# How to complete this task
Using the records below, transcribe word for word the stretch from the line that contains "dybde, sexen er" through the line that contains "Prix des Bouteilles, du Champagne et des", both end lines included, and nothing else.

# Supplied data

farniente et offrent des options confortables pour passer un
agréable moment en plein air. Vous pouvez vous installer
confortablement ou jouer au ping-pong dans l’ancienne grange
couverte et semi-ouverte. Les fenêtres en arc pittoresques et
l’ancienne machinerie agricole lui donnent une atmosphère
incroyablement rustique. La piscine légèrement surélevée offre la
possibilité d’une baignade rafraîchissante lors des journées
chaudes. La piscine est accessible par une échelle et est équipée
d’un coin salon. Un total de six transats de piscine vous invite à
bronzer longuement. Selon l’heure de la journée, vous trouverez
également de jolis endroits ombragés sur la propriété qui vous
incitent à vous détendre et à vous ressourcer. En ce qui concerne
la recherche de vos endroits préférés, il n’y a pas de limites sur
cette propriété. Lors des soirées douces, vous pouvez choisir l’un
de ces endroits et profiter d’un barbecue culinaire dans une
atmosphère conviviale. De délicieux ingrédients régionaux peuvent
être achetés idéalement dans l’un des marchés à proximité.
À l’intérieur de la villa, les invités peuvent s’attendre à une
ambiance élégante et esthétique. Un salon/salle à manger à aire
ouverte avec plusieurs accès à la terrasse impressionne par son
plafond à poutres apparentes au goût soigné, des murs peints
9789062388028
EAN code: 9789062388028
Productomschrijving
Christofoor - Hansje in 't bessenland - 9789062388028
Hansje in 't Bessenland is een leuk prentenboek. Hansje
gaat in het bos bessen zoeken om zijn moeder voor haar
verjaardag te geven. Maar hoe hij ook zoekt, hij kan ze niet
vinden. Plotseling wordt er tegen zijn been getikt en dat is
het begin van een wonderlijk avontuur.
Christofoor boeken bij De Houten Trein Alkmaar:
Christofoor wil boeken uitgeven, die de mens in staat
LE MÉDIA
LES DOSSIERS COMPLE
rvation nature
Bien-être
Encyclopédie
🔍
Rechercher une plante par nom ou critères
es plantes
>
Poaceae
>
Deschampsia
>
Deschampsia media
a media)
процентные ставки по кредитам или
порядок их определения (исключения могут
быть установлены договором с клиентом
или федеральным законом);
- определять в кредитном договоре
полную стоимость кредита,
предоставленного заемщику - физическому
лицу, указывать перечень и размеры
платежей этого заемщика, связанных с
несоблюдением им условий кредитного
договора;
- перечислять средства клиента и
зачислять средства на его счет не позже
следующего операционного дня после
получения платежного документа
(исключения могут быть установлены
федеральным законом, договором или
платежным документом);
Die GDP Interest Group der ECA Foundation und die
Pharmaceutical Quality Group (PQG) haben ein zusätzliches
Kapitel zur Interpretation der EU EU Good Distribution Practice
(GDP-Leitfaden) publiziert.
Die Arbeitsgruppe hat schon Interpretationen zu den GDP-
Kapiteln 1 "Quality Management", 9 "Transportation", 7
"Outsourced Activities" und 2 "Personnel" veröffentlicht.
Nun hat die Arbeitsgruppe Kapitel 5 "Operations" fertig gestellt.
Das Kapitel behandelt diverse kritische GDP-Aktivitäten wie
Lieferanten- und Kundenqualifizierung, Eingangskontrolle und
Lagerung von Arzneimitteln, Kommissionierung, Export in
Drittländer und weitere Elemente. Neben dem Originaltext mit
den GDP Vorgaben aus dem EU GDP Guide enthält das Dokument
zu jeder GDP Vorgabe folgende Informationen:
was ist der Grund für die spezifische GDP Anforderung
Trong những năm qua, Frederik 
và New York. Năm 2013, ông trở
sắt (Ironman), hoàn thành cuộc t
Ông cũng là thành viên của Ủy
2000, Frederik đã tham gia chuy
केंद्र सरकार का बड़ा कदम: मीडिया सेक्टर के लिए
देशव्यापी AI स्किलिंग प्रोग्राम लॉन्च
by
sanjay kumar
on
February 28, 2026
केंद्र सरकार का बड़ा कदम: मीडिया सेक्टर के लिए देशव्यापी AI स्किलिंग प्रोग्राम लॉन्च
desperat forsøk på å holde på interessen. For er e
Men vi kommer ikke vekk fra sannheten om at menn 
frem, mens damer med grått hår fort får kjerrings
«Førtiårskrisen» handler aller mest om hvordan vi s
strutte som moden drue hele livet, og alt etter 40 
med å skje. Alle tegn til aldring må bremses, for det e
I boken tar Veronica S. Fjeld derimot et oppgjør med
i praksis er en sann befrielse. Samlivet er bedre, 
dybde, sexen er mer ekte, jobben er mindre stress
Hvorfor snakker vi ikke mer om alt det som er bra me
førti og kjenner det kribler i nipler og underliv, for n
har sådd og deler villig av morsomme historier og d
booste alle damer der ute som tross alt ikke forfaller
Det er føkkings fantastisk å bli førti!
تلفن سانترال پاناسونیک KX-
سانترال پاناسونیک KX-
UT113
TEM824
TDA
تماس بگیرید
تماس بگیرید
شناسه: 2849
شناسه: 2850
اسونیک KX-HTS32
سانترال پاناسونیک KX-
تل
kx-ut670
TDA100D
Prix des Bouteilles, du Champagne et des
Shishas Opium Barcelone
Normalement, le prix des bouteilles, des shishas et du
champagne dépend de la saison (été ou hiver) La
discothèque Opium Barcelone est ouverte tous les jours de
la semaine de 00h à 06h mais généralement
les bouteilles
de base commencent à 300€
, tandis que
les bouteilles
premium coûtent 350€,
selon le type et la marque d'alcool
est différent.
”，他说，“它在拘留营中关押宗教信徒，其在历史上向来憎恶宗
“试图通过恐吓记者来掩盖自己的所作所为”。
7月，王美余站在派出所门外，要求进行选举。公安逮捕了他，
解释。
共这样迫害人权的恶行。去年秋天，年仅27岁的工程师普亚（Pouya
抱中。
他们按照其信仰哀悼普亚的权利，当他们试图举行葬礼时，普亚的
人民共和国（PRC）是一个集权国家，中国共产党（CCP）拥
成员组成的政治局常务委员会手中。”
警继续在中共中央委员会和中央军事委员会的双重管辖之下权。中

# Result of the task
dybde, sexen er mer ekte, jobben er mindre stress
Hvorfor snakker vi ikke mer om alt det som er bra me
førti og kjenner det kribler i nipler og underliv, for n
har sådd og deler villig av morsomme historier og d
booste alle damer der ute som tross alt ikke forfaller
Det er føkkings fantastisk å bli førti!
تلفن سانترال پاناسونیک KX-
سانترال پاناسونیک KX-
UT113
TEM824
TDA
تماس بگیرید
تماس بگیرید
شناسه: 2849
شناسه: 2850
اسونیک KX-HTS32
سانترال پاناسونیک KX-
تل
kx-ut670
TDA100D
Prix des Bouteilles, du Champagne et des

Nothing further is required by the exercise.